▶ What you need to do:
Report the number of lines below in which the word "ליפמוטור" occurs. Nothing else is needed.

━━━━━━━━━━

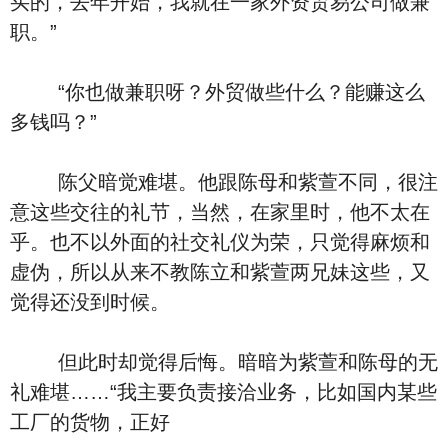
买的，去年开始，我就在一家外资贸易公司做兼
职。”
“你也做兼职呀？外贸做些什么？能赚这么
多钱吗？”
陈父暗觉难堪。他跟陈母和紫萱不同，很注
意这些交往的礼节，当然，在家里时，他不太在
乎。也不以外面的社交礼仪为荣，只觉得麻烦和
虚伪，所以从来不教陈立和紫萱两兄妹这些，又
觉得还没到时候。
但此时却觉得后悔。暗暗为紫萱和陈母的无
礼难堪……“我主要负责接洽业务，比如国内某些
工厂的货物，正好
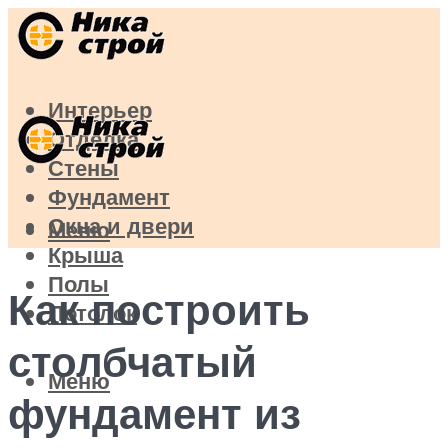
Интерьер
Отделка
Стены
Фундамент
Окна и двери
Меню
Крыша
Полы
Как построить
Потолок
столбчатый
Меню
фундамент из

━━━━━━━━━━

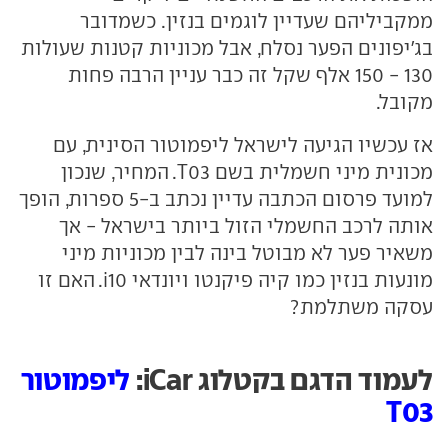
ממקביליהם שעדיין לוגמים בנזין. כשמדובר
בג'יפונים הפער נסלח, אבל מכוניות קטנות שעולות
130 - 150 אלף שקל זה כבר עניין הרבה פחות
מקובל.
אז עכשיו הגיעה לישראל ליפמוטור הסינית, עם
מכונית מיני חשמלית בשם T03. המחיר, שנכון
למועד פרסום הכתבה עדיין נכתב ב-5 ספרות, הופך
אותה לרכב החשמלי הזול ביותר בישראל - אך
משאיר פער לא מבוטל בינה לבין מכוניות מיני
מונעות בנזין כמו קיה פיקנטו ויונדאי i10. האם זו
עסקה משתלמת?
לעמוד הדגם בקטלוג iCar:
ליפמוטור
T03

━━━━━━━━━━

▶ Result of the exercise:
2